(Source data)
__________________________________________________
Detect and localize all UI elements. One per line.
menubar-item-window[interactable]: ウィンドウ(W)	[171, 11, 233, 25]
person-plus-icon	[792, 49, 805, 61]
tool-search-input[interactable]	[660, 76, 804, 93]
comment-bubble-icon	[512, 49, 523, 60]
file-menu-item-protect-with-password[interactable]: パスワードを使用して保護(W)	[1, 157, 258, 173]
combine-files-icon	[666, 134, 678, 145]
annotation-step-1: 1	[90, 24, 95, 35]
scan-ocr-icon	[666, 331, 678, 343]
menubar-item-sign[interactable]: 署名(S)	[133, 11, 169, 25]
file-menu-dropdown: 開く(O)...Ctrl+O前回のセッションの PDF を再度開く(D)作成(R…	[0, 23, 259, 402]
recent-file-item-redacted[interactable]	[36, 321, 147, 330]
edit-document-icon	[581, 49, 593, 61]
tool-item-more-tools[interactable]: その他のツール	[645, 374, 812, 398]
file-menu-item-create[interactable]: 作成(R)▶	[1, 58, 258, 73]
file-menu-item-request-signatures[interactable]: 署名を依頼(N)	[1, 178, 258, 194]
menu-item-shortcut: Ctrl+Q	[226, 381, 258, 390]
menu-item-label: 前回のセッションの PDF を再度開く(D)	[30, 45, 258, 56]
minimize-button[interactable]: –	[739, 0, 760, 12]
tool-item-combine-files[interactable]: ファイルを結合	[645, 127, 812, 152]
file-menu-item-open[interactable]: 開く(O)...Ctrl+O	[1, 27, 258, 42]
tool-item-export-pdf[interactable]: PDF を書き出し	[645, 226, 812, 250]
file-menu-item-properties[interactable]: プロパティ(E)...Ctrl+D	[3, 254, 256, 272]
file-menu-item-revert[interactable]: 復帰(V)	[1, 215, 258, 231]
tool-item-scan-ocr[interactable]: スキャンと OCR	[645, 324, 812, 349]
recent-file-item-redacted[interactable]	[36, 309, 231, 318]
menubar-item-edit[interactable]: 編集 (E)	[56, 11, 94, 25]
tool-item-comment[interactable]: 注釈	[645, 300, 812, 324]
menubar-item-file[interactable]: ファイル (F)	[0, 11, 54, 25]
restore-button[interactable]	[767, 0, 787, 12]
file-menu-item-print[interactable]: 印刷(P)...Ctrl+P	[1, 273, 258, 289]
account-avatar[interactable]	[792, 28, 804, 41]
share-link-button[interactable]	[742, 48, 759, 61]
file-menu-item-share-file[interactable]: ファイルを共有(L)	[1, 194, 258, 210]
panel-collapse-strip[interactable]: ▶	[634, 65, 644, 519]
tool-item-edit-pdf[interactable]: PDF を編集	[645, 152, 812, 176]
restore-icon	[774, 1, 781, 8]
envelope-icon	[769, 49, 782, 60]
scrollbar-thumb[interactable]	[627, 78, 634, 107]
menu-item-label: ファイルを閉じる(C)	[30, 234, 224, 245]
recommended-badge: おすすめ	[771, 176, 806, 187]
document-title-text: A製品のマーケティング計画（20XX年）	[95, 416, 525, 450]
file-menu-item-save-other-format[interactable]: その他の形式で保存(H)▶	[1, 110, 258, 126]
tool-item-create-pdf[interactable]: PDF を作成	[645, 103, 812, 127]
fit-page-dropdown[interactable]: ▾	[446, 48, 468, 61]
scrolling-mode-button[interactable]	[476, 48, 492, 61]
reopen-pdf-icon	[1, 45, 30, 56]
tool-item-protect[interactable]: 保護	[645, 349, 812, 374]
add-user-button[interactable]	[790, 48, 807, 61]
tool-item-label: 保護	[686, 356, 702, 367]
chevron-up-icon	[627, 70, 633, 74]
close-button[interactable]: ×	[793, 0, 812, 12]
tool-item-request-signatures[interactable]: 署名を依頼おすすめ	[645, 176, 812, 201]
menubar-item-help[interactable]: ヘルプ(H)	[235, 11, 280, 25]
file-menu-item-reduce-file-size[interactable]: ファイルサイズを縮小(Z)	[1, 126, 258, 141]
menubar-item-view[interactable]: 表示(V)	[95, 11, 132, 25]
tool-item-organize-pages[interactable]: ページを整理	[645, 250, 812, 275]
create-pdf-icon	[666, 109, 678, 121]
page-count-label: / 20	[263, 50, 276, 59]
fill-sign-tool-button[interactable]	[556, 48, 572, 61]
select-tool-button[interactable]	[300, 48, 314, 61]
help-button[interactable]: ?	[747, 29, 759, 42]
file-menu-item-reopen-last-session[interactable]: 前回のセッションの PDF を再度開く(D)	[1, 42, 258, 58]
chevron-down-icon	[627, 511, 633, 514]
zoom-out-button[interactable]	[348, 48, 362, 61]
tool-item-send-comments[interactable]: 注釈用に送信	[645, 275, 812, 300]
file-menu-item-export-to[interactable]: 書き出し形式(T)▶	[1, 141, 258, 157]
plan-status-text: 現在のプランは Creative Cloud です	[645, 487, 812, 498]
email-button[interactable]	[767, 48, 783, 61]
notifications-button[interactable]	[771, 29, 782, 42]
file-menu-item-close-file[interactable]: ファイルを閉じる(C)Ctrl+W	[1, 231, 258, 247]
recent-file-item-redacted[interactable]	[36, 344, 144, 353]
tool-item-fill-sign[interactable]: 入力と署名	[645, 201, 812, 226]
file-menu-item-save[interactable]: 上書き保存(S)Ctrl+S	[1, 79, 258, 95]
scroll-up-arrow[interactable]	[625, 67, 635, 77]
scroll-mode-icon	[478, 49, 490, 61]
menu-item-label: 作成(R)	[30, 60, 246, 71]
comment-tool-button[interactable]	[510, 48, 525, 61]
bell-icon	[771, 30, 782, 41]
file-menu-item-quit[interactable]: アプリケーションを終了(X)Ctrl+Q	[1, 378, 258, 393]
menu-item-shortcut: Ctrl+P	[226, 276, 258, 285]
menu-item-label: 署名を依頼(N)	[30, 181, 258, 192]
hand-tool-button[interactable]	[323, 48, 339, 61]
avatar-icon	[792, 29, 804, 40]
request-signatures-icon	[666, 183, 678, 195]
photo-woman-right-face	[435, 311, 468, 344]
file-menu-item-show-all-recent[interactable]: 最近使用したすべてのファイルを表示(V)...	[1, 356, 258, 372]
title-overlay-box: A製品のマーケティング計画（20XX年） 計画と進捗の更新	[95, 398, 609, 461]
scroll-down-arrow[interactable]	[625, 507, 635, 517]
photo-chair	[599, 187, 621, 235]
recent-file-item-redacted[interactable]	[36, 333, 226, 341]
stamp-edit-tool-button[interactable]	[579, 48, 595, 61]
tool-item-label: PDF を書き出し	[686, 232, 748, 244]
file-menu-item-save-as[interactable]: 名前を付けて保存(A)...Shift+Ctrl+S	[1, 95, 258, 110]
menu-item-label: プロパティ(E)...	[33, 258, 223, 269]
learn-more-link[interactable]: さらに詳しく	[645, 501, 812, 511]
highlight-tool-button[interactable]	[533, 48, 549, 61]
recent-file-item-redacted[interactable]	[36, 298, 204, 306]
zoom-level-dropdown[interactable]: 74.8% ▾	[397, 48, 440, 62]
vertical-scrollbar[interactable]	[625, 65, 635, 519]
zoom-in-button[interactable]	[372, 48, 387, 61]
__________________________________________________
- TASK TO CARRY OUT
Filter by the word "signatures": copy every line of the data that holds it.

- ANSWER FOR THIS EXERCISE
file-menu-item-request-signatures[interactable]: 署名を依頼(N)	[1, 178, 258, 194]
tool-item-request-signatures[interactable]: 署名を依頼おすすめ	[645, 176, 812, 201]
request-signatures-icon	[666, 183, 678, 195]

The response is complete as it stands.